Именно это преодоление определенного количественного порога позволяет говорить о современном феномене наркомании: возросло количество индивидов, которые имеют легкий доступ к возможности повторить этот акт, особняком или же нет, в частном порядке или же на публике, а также во всякой зоне, где это разграничение теряет свои последовательность и строгость.

Я думаю, что в тот самый момент, когда мы говорим об этом, более невозможно растождествить наркоманскую «современность» от того, что настигло человечество, в виде одного из наиболее значительных событий его истории — события, носящего характер откровения, что синонимично высказыванию о его апокалиптичности. И имя ему СПИД. Без сомнения мы поговорим об этом позднее…

Вы связываете эту современность с серийным производством? С повторением? Мы вновь встречаем проблематику письма, проблематику фармакона?
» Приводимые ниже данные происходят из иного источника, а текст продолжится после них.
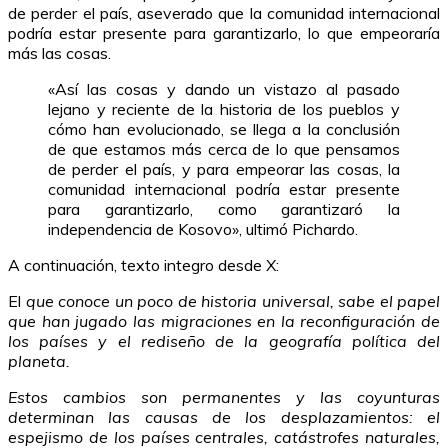
de perder el país, aseverado que la comunidad internacional
podría estar presente para garantizarlo, lo que empeoraría
más las cosas.
«Así las cosas y dando un vistazo al pasado
lejano y reciente de la historia de los pueblos y
cómo han evolucionado, se llega a la conclusión
de que estamos más cerca de lo que pensamos
de perder el país, y para empeorar las cosas, la
comunidad internacional podría estar presente
para garantizarlo, como garantizaró la
independencia de Kosovo», ultimó Pichardo.
A continuación, texto integro desde X:
El
que conoce un poco de historia universal, sabe el papel
que han jugado las migraciones en la reconfiguración de
los países y el rediseño de la geografía política del
planeta.
Estos cambios son permanentes y las coyunturas
determinan las causas de los desplazamientos: el
espejismo de los países centrales, catástrofes naturales,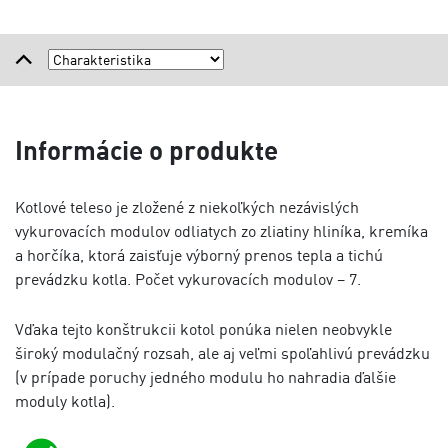
Informácie o produkte
Kotlové teleso je zložené z niekoľkých nezávislých
vykurovacích modulov odliatych zo zliatiny hliníka, kremíka
a horčíka, ktorá zaisťuje výborný prenos tepla a tichú
prevádzku kotla. Počet vykurovacích modulov – 7.
Vďaka tejto konštrukcii kotol ponúka nielen neobvykle
široký modulačný rozsah, ale aj veľmi spoľahlivú prevádzku
(v prípade poruchy jedného modulu ho nahradia ďalšie
moduly kotla).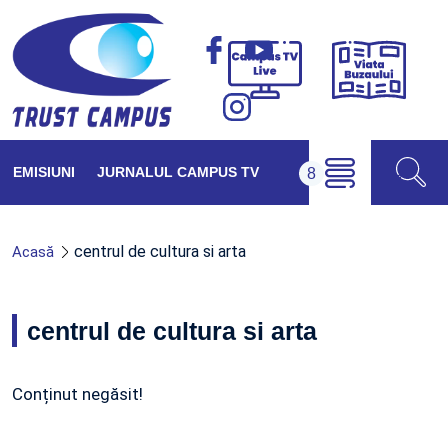
Viața
Campus
Buzăul
TV
Live
EMISIUNI
JURNALUL CAMPUS TV
centrul de cultura si arta
Acasă
centrul de cultura si arta
Conținut negăsit!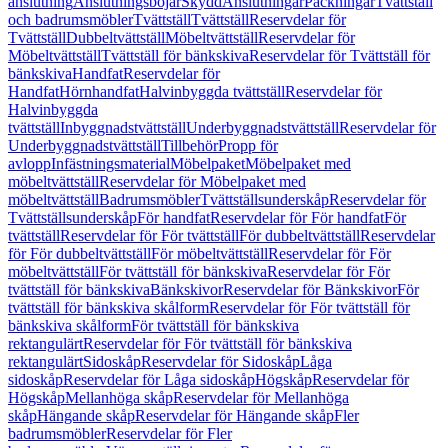
anslutning
Anslutningsböjar
Skydd
Anslutningar
Packningar
Tvättställ
och badrumsmöbler
Tvättställ
Tvättställ
Reservdelar för
Tvättställ
Dubbeltvättställ
Möbeltvättställ
Reservdelar för
Möbeltvättställ
Tvättställ för bänkskiva
Reservdelar för Tvättställ för
bänkskiva
Handfat
Reservdelar för
Handfat
Hörnhandfat
Halvinbyggda tvättställ
Reservdelar för
Halvinbyggda
tvättställ
Inbyggnadstvättställ
Underbyggnadstvättställ
Reservdelar för
Underbyggnadstvättställ
Tillbehör
Propp för
avlopp
Infästningsmaterial
Möbelpaket
Möbelpaket med
möbeltvättställ
Reservdelar för Möbelpaket med
möbeltvättställ
Badrumsmöbler
Tvättställsunderskåp
Reservdelar för
Tvättställsunderskåp
För handfat
Reservdelar för För handfat
För
tvättställ
Reservdelar för För tvättställ
För dubbeltvättställ
Reservdelar
för För dubbeltvättställ
För möbeltvättställ
Reservdelar för För
möbeltvättställ
För tvättställ för bänkskiva
Reservdelar för För
tvättställ för bänkskiva
Bänkskivor
Reservdelar för Bänkskivor
För
tvättställ för bänkskiva skålform
Reservdelar för För tvättställ för
bänkskiva skålform
För tvättställ för bänkskiva
rektangulärt
Reservdelar för För tvättställ för bänkskiva
rektangulärt
Sidoskåp
Reservdelar för Sidoskåp
Låga
sidoskåp
Reservdelar för Låga sidoskåp
Högskåp
Reservdelar för
Högskåp
Mellanhöga skåp
Reservdelar för Mellanhöga
skåp
Hängande skåp
Reservdelar för Hängande skåp
Fler
badrumsmöbler
Reservdelar för Fler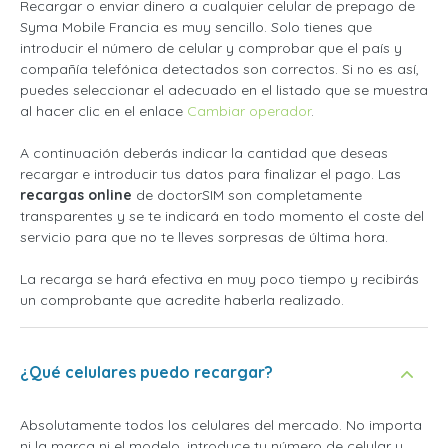
Recargar o enviar dinero a cualquier celular de prepago de
Syma Mobile Francia es muy sencillo. Solo tienes que
introducir el número de celular y comprobar que el país y
compañía telefónica detectados son correctos. Si no es así,
puedes seleccionar el adecuado en el listado que se muestra
al hacer clic en el enlace
Cambiar operador
.
A continuación deberás indicar la cantidad que deseas
recargar e introducir tus datos para finalizar el pago. Las
recargas online
de doctorSIM son completamente
transparentes y se te indicará en todo momento el coste del
servicio para que no te lleves sorpresas de última hora.
La recarga se hará efectiva en muy poco tiempo y recibirás
un comprobante que acredite haberla realizado.
¿Qué celulares puedo recargar?
Absolutamente todos los celulares del mercado. No importa
ni la marca ni el modelo, introduce tu número de celular y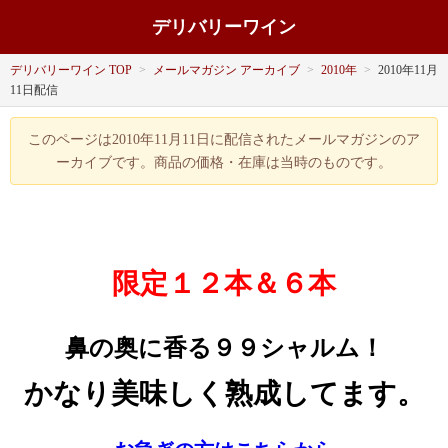
デリバリーワイン
デリバリーワイン TOP
>
メールマガジン アーカイブ
>
2010年
>
2010年11月
11日配信
このページは2010年11月11日に配信されたメールマガジンのア
ーカイブです。商品の価格・在庫は当時のものです。
限定１２本＆６本
鼻の奥に香る９９シャルム！
かなり美味しく熟成してます。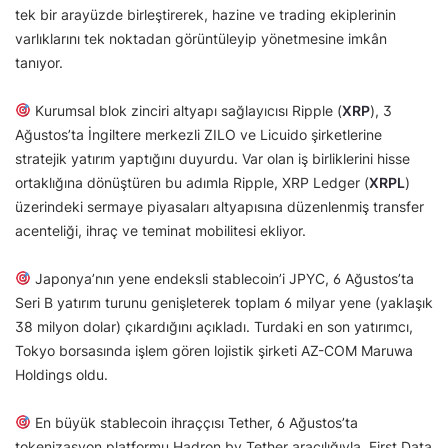
tek bir arayüzde birleştirerek, hazine ve trading ekiplerinin
varlıklarını tek noktadan görüntüleyip yönetmesine imkân
tanıyor.
Kurumsal blok zinciri altyapı sağlayıcısı Ripple (
XRP
), 3
Ağustos’ta İngiltere merkezli ZILO ve Licuido şirketlerine
stratejik yatırım yaptığını duyurdu. Var olan iş birliklerini hisse
ortaklığına dönüştüren bu adımla Ripple, XRP Ledger (
XRPL
)
üzerindeki sermaye piyasaları altyapısına düzenlenmiş transfer
acenteliği, ihraç ve teminat mobilitesi ekliyor.
Japonya’nın yene endeksli stablecoin’i JPYC, 6 Ağustos’ta
Seri B yatırım turunu genişleterek toplam 6 milyar yene (yaklaşık
38 milyon dolar) çıkardığını açıkladı. Turdaki en son yatırımcı,
Tokyo borsasında işlem gören lojistik şirketi AZ-COM Maruwa
Holdings oldu.
En büyük stablecoin ihraççısı Tether, 6 Ağustos’ta
tokenizasyon platformu Hadron by Tether aracılığıyla, First Data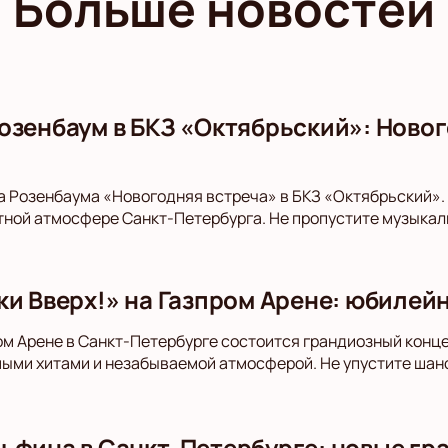
Больше новостей
озенбаум в БКЗ «Октябрьский»: Новог
а Розенбаума «Новогодняя встреча» в БКЗ «Октябрьский»
ной атмосфере Санкт-Петербурга. Не пропустите музыкал
ки Вверх!» на Газпром Арене: юбилейн
ром Арене в Санкт-Петербурге состоится грандиозный конц
ыми хитами и незабываемой атмосферой. Не упустите шанс
ьфина в Санкт-Петербурге: новые гра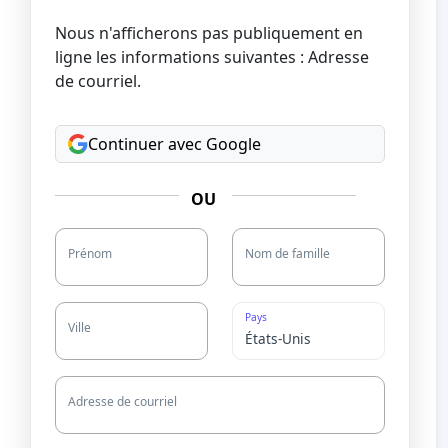
Nous n'afficherons pas publiquement en
ligne les informations suivantes : Adresse
de courriel.
Continuer avec Google
OU
Prénom
Nom de famille
Pays
Ville
Adresse de courriel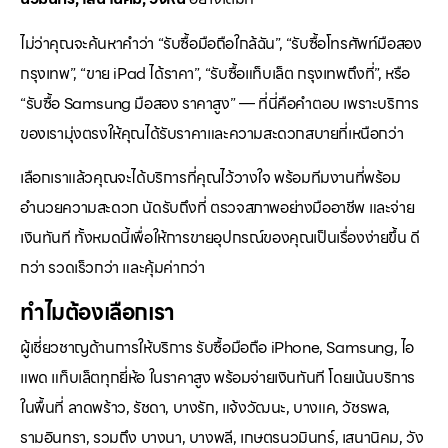
ไม่ว่าคุณจะค้นหาคำว่า “รับซื้อมือถือใกล้ฉัน”, “รับซื้อโทรศัพท์มือสอง
กรุงเทพ”, “ขาย iPad ได้ราคา”, “รับซื้อแท็บเล็ต กรุงเทพถึงที่”, หรือ
“รับซื้อ Samsung มือสอง ราคาสูง” — ที่นี่คือคำตอบ เพราะบริการ
ของเรามุ่งตรงให้คุณได้รับราคาและความสะดวกสบายที่เหนือกว่า
เลือกเราแล้วคุณจะได้บริการที่คุณไว้วางใจ พร้อมทีมงานที่พร้อม
อำนวยความสะดวก นัดรับถึงที่ ตรวจสภาพอย่างมืออาชีพ และจ่าย
เงินทันที ทั้งหมดนี้เพื่อให้การขายอุปกรณ์ของคุณเป็นเรื่องง่ายขึ้น ดี
กว่า รวดเร็วกว่า และคุ้มค่ากว่า
ทำไมต้องเลือกเรา
ผู้เชี่ยวชาญด้านการให้บริการ รับซื้อมือถือ iPhone, Samsung, ไอ
แพด แท็บเล็ตทุกยี่ห้อ ในราคาสูง พร้อมจ่ายเงินทันที โดยเน้นบริการ
ในพื้นที่ ลาดพร้าว, รัชดา, บางรัก, แจ้งวัฒนะ, บางแค, วัชรพล,
รามอินทรา, รวมถึง บางนา, บางพลี, เกษตรนวมินทร์, เสนานิคม, วัง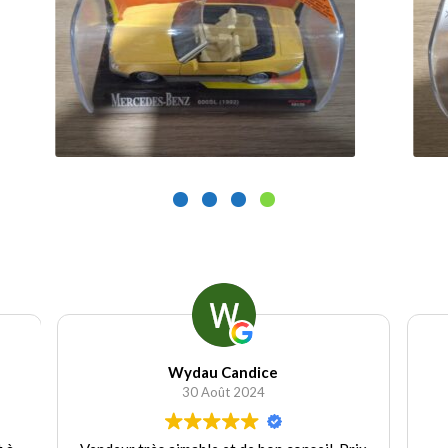
11.00
€
r au panier
Ajouter au panier
Wydau Candice
30 Août 2024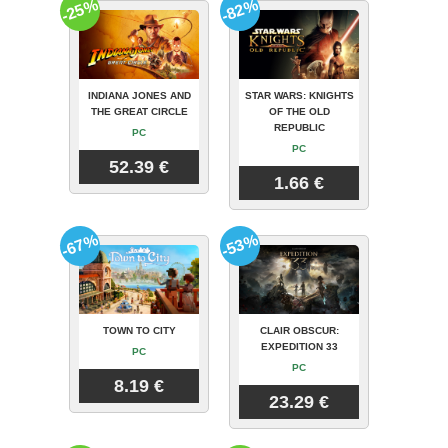
-25%
-82%
INDIANA JONES AND
STAR WARS: KNIGHTS
THE GREAT CIRCLE
OF THE OLD
REPUBLIC
PC
PC
52.39 €
1.66 €
-67%
-53%
TOWN TO CITY
CLAIR OBSCUR:
EXPEDITION 33
PC
PC
8.19 €
23.29 €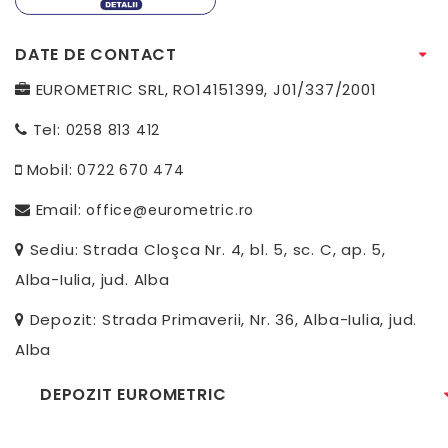
DATE DE CONTACT
EUROMETRIC SRL, RO14151399, J01/337/2001
Tel:
0258 813 412
Mobil:
0722 670 474
Email:
office@eurometric.ro
Sediu: Strada Cloşca Nr. 4, bl. 5, sc. C, ap. 5,
Alba-Iulia, jud. Alba
Depozit: Strada Primaverii, Nr. 36, Alba-Iulia, jud.
Alba
DEPOZIT EUROMETRIC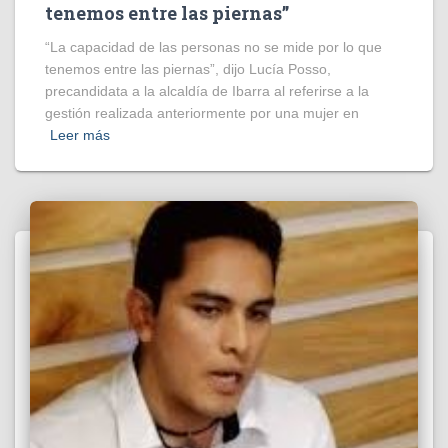
tenemos entre las piernas”
“La capacidad de las personas no se mide por lo que
tenemos entre las piernas”, dijo Lucía Posso,
precandidata a la alcaldía de Ibarra al referirse a la
gestión realizada anteriormente por una mujer en
Leer más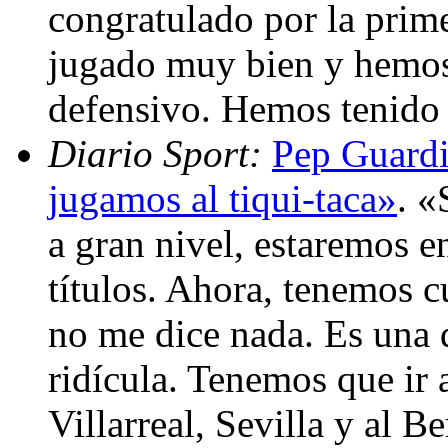
congratulado por la prim
jugado muy bien y hemos
defensivo. Hemos tenido 
Diario Sport:
Pep Guardi
jugamos al tiqui-taca»
. «
a gran nivel, estaremos e
títulos. Ahora, tenemos c
no me dice nada. Es una d
ridícula. Tenemos que ir
Villarreal, Sevilla y al B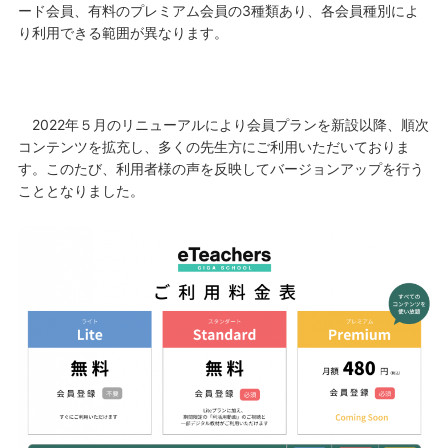
ード会員、有料のプレミアム会員の3種類あり、各会員種別によ
り利用できる範囲が異なります。
2022
年５月のリニューアルにより会員プランを新設以降、順次
コンテンツを拡充し、多くの先生方にご利用いただいておりま
す。このたび、利用者様の声を反映してバージョンアップを行う
こととなりました。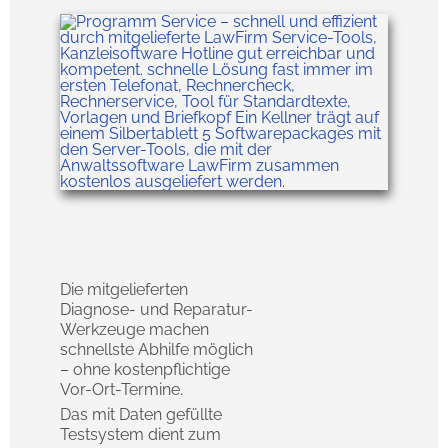
Die mitgelieferten
Diagnose- und Reparatur-
Werkzeuge machen
schnellste Abhilfe möglich
– ohne kostenpflichtige
Vor-Ort-Termine.
Das mit Daten gefüllte
Testsystem dient zum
Жак Деррида — На самом деле, я пытался связать проблематику фармакона со столь озадачивающей «логикой» того, что мы спокойно называем «повторением». В «Федре» письмо представляется королю, перед лицом закона и политической инстанцией власти, в качестве полезного pharmakon, потому что, утверждает Тевт, оно позволяет повторять и припоминать. Это могло бы быть хорошим повторением на службе у воспоминаний о далеком прошлом. Но король устраняет это повторение. Это не плохое повторение. «Ты открыл pharmakon не для памяти (mnèmè), а для припоминания (hypomnesis)». «Письмо» как pharmakon не служит памяти, аутентичной памяти. Оно является вспомогательной мнемотехникой для плохой памяти. Оно имеет больше сходства с забытьем, симулякром, плохим повторением, нежели с воспоминаниями и истиной. Этот pharmakon притупляет рассудок, он теряет память вместо того, чтобы стоять у нее на службе. Таким образом, во имя аутентичной и живой памяти, и в равной мер во имя истины, власть относится подозрительно к этому опасному наркотику, коим является письмо, т.е. Что приводит не только к забытью, но и безответственности. Письмо есть сама безответственность, приют для блуждающего и игривого знака. Письменность — это не просто наркотик, это игра, paidia, и игра плохая, если она более не упорядочивается философской заботой об истине. В таком случае внутри риторики семейной сцены никакой отец больше не может ручаться за это [за свое творение], никакая оживленная и чистая речь не смогли бы ему помочь. Злой pharmakon всегда может паразитировать на хорошем pharmakon, плохое повторение всегда может паразитировать на хорошем. Это паразитирование одновременно случайно и сущностно. Как и всякий хороший паразит, оно одновременно внутри и снаружи. Внешнее питается внутренним. И если использовать эту схему питания, то мы очень и очень близки к тому, что называется наркотиком в общем смысле, который чаще всего и «потребляется» [т.е. смысл] нами. «Деконструкция» всегда внимательна к этой устойчивой логике паразитирования. В качестве дискурса деконструкция всегда является дискурсом о паразите, паразитирующим диспозитивом, который сам паразитирует на паразите, сверхпаразитарным дискурсом.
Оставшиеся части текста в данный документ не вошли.